● **Task objective**:
For the entries that follow, tally the lines holding the string "buchungskonten". Give the total and nothing else.
(Material for this task begins)
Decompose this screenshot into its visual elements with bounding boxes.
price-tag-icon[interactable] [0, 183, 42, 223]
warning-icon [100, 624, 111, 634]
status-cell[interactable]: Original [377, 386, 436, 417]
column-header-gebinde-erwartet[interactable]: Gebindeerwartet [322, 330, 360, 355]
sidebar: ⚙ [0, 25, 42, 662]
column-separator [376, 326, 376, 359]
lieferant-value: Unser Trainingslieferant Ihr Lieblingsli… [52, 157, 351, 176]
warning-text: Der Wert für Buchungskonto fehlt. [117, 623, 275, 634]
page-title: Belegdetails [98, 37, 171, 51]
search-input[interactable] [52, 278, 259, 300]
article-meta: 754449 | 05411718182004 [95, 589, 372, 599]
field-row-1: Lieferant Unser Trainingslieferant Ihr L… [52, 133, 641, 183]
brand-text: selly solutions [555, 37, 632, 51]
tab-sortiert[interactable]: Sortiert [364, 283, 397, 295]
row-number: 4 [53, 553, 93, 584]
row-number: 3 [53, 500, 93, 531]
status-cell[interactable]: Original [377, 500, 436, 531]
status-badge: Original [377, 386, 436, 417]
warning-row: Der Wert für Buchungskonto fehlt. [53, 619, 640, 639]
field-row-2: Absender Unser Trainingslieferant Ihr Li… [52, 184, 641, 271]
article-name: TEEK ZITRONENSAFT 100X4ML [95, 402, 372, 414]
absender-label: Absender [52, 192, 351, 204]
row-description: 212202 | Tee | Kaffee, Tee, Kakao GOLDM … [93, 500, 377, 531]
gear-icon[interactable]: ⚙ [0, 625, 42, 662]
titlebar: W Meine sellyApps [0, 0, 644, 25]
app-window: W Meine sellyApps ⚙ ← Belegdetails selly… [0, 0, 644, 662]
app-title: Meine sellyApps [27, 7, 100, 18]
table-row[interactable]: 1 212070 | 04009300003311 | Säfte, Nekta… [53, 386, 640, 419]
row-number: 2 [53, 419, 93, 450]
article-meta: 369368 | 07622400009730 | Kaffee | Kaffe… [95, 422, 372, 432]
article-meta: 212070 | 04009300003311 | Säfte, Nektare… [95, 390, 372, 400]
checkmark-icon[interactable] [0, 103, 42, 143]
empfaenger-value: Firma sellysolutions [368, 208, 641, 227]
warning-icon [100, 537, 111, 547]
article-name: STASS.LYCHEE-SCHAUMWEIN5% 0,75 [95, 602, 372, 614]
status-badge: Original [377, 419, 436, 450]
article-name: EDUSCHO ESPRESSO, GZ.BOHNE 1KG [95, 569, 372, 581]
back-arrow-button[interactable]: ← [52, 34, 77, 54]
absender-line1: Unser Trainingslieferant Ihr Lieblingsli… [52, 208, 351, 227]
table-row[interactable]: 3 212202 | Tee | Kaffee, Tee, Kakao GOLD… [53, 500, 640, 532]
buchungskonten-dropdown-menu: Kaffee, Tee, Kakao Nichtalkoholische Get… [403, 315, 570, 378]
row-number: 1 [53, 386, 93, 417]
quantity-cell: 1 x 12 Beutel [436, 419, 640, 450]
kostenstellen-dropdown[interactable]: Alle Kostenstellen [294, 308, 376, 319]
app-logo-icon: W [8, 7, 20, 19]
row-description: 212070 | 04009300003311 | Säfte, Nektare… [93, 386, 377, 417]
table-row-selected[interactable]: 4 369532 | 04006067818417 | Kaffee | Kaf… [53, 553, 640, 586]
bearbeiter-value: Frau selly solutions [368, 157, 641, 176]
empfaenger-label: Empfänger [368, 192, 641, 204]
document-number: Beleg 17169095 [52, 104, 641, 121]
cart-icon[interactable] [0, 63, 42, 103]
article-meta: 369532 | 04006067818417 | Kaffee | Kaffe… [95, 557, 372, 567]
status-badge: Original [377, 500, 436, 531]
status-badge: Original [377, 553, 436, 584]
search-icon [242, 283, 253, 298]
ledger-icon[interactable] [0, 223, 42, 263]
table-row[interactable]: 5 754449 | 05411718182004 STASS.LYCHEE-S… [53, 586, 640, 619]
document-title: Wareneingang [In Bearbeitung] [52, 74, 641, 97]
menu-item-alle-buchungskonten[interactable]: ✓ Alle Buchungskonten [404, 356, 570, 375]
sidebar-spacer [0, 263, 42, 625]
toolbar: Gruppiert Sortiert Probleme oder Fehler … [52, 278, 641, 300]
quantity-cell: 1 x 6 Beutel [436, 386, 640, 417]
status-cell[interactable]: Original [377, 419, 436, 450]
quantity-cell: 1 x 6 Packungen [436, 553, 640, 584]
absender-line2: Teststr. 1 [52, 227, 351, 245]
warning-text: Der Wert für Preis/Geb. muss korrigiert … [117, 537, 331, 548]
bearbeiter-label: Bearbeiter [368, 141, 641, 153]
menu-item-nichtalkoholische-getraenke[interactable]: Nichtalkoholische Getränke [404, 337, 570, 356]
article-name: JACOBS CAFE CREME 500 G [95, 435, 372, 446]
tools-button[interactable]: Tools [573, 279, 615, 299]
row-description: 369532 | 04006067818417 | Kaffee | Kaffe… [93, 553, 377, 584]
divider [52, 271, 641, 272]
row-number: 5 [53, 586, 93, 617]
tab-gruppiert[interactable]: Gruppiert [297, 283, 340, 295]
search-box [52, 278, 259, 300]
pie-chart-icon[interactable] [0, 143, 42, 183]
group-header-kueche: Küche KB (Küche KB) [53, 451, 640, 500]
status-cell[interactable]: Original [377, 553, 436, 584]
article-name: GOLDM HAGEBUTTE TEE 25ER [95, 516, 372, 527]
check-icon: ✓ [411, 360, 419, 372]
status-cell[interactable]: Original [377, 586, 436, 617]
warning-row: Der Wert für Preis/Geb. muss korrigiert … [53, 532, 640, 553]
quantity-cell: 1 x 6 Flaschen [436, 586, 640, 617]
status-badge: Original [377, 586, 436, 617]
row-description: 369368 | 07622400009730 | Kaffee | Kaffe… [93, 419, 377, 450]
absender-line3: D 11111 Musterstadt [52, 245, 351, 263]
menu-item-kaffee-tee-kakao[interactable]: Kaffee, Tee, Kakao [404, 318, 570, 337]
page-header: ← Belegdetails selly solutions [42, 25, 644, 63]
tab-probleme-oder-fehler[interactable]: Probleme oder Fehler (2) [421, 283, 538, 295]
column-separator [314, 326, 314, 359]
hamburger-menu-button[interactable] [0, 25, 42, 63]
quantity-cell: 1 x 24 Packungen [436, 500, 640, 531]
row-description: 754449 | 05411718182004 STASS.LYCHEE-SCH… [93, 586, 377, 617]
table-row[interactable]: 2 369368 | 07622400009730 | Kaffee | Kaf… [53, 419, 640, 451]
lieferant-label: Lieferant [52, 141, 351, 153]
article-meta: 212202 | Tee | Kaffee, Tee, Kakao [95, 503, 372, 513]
(Material for this task ends)
(Material for this task begins)
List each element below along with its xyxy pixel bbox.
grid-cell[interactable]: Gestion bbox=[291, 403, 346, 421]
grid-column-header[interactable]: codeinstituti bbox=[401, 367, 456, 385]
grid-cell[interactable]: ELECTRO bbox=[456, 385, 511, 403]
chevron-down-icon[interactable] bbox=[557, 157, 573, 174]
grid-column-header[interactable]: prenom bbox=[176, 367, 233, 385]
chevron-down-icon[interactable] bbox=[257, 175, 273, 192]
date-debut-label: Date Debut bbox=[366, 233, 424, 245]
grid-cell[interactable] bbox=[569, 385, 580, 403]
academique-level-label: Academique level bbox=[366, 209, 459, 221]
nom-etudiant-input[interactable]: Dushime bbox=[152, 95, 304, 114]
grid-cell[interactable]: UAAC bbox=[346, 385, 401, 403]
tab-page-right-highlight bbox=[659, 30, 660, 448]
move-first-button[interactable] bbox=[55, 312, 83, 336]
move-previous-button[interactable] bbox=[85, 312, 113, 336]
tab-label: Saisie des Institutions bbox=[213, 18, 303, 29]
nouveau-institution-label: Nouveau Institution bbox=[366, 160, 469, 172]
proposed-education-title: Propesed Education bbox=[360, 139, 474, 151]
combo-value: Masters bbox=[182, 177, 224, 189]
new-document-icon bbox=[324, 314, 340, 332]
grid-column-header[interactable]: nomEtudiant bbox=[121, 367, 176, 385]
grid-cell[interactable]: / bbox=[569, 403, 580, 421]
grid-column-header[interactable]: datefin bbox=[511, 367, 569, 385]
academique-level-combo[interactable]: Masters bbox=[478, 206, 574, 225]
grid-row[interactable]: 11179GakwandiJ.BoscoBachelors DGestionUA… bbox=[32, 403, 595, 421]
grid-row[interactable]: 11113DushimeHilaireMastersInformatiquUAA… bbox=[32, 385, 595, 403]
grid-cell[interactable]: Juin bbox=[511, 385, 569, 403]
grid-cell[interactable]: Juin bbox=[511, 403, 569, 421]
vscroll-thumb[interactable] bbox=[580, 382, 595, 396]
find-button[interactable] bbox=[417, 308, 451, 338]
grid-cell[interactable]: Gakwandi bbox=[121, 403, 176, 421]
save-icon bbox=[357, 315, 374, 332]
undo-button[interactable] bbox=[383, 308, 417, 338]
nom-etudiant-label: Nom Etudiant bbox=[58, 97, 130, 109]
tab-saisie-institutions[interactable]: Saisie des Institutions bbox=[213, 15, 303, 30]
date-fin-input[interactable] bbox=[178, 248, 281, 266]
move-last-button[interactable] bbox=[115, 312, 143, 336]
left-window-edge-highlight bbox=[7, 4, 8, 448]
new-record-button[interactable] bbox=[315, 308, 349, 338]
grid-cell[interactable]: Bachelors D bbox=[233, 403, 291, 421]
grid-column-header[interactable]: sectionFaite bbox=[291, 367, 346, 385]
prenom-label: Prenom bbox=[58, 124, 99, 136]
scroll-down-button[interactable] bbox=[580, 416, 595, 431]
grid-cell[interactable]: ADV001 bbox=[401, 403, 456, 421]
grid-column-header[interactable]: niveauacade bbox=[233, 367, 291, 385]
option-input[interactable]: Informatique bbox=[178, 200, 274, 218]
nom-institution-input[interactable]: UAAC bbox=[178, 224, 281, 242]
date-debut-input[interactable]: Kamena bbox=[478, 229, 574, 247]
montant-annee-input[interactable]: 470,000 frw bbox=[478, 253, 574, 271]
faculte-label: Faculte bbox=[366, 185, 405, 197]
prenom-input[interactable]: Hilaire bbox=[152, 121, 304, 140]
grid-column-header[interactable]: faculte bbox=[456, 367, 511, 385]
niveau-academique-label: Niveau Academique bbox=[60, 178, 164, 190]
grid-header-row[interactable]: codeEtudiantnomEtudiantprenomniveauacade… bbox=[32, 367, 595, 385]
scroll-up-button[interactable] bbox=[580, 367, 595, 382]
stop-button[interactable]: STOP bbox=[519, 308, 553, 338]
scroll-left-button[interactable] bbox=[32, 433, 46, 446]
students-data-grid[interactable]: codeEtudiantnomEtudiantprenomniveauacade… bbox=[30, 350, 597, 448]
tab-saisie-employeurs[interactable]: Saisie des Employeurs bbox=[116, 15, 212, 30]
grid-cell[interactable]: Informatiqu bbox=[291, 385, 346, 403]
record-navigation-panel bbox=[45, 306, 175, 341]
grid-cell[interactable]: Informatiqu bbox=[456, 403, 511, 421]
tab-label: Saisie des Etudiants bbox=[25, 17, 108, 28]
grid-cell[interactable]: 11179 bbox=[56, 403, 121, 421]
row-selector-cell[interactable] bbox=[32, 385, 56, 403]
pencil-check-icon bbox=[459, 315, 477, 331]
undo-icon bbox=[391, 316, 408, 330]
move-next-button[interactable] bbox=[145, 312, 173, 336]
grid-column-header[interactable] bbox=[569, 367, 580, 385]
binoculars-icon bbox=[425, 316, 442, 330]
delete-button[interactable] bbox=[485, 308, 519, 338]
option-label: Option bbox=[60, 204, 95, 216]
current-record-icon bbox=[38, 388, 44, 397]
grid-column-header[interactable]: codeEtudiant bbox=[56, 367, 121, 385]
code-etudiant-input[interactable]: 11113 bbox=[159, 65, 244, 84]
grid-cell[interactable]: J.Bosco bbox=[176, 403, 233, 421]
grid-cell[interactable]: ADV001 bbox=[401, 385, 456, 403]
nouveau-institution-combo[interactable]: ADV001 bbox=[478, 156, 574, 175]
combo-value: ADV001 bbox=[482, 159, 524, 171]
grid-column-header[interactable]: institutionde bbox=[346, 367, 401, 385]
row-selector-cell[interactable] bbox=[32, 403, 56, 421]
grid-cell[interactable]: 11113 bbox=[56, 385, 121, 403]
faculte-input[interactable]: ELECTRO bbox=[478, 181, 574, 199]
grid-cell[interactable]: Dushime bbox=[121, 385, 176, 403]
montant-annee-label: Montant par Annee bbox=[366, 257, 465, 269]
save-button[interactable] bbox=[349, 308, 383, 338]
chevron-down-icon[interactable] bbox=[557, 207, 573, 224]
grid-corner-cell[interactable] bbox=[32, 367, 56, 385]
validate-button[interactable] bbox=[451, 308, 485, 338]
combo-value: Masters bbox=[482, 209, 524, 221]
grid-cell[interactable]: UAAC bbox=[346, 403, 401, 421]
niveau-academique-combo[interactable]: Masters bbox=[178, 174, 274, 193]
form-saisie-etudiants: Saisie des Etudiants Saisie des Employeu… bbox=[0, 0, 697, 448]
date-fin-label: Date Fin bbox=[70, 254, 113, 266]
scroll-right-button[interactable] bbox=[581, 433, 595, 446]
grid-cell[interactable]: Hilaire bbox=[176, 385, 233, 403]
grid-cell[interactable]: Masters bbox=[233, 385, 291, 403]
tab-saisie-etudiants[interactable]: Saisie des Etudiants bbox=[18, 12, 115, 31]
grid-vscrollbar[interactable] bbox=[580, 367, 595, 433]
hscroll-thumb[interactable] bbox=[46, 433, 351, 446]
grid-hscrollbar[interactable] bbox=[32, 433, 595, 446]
(Material for this task ends)
● **Problem solution**:
2